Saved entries

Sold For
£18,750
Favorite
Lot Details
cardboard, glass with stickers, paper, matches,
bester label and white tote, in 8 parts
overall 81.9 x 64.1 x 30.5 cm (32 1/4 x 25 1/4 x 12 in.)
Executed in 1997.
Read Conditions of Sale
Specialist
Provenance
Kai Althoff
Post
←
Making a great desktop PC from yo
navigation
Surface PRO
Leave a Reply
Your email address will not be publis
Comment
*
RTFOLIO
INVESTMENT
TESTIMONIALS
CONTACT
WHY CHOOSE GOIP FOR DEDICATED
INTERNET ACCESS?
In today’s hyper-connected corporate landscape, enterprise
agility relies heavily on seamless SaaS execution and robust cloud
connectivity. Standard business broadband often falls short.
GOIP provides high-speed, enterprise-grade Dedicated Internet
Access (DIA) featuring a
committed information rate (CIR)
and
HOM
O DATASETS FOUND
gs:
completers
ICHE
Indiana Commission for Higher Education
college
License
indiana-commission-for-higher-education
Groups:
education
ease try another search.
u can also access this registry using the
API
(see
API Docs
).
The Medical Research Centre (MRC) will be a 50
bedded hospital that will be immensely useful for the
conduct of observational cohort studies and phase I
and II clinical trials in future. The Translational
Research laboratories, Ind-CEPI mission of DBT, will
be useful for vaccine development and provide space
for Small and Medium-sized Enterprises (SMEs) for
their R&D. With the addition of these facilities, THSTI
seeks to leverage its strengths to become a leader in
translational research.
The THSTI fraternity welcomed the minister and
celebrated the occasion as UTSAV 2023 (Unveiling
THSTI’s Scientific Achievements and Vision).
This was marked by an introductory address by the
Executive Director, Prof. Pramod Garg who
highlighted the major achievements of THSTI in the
...
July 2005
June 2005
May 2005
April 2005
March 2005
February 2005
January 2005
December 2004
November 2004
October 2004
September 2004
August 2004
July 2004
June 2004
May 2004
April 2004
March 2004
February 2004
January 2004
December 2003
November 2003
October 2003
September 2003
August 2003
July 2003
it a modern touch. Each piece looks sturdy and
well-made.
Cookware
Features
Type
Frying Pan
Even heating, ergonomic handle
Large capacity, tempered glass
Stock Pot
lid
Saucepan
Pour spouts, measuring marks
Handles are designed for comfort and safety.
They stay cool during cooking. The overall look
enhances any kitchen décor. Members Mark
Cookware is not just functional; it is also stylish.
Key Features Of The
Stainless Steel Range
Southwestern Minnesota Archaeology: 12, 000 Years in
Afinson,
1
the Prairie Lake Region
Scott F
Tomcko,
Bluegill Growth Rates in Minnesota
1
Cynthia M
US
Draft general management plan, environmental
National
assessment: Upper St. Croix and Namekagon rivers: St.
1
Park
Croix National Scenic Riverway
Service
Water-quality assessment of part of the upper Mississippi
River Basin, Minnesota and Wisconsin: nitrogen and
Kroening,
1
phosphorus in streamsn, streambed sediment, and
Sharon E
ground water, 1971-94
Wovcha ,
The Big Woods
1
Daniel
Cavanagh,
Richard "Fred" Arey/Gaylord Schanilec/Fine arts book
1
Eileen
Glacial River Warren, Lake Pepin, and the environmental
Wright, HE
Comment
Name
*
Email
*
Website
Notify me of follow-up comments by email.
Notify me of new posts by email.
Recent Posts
---
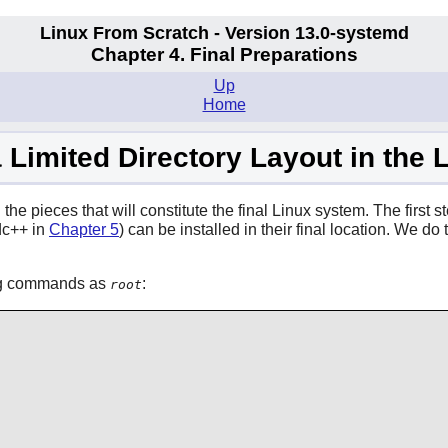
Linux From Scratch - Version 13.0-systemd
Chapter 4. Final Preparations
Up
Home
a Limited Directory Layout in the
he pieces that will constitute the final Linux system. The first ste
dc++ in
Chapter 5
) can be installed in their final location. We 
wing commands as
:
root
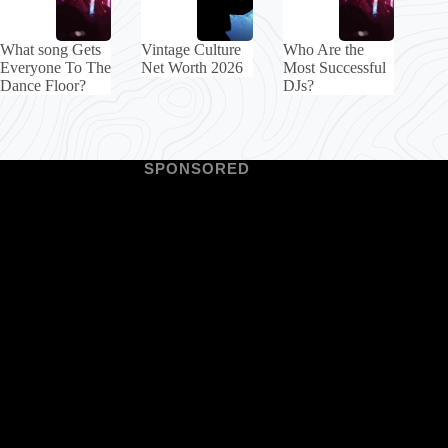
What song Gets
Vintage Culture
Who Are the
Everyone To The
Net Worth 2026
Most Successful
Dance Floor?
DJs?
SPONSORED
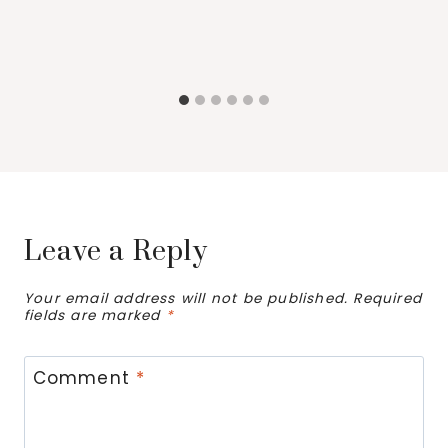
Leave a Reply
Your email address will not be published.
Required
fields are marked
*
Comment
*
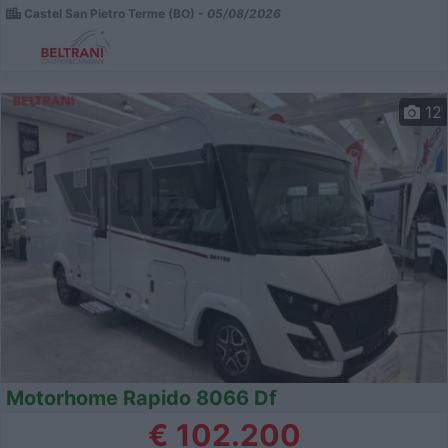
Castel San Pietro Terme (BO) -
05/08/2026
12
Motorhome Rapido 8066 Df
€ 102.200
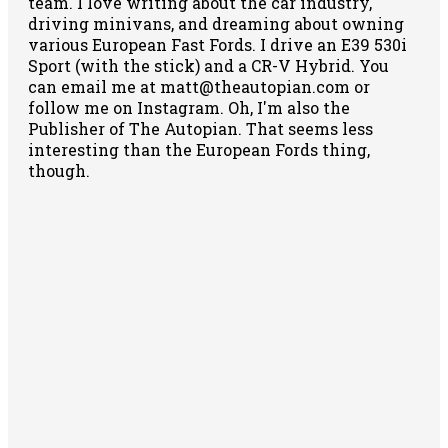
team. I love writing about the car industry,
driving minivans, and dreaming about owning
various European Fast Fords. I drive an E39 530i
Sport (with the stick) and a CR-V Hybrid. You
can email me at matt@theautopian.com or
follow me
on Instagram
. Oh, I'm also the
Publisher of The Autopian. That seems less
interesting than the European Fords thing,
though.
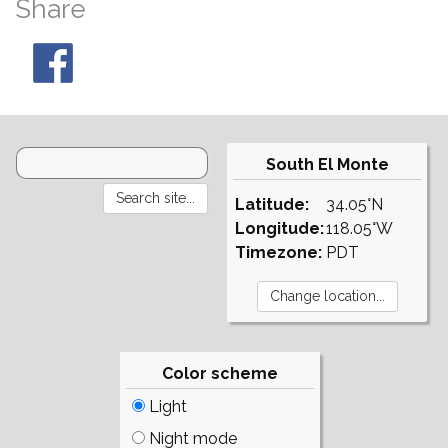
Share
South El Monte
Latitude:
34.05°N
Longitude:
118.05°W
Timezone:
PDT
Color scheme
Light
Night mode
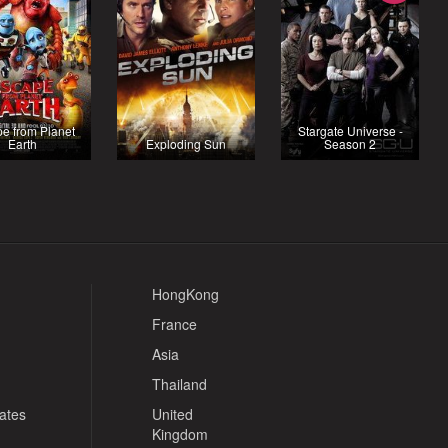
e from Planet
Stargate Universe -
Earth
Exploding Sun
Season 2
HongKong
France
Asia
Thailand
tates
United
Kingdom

**Problem details**
Given the records above, return exactly the lines starting at the line containing "the Prairie Lake Region" and ending at the line containing "Recent Posts", including both.

**Response box**
the Prairie Lake Region
Scott F
Tomcko,
Bluegill Growth Rates in Minnesota
1
Cynthia M
US
Draft general management plan, environmental
National
assessment: Upper St. Croix and Namekagon rivers: St.
1
Park
Croix National Scenic Riverway
Service
Water-quality assessment of part of the upper Mississippi
River Basin, Minnesota and Wisconsin: nitrogen and
Kroening,
1
phosphorus in streamsn, streambed sediment, and
Sharon E
ground water, 1971-94
Wovcha ,
The Big Woods
1
Daniel
Cavanagh,
Richard "Fred" Arey/Gaylord Schanilec/Fine arts book
1
Eileen
Glacial River Warren, Lake Pepin, and the environmental
Wright, HE
Comment
Name
*
Email
*
Website
Notify me of follow-up comments by email.
Notify me of new posts by email.
Recent Posts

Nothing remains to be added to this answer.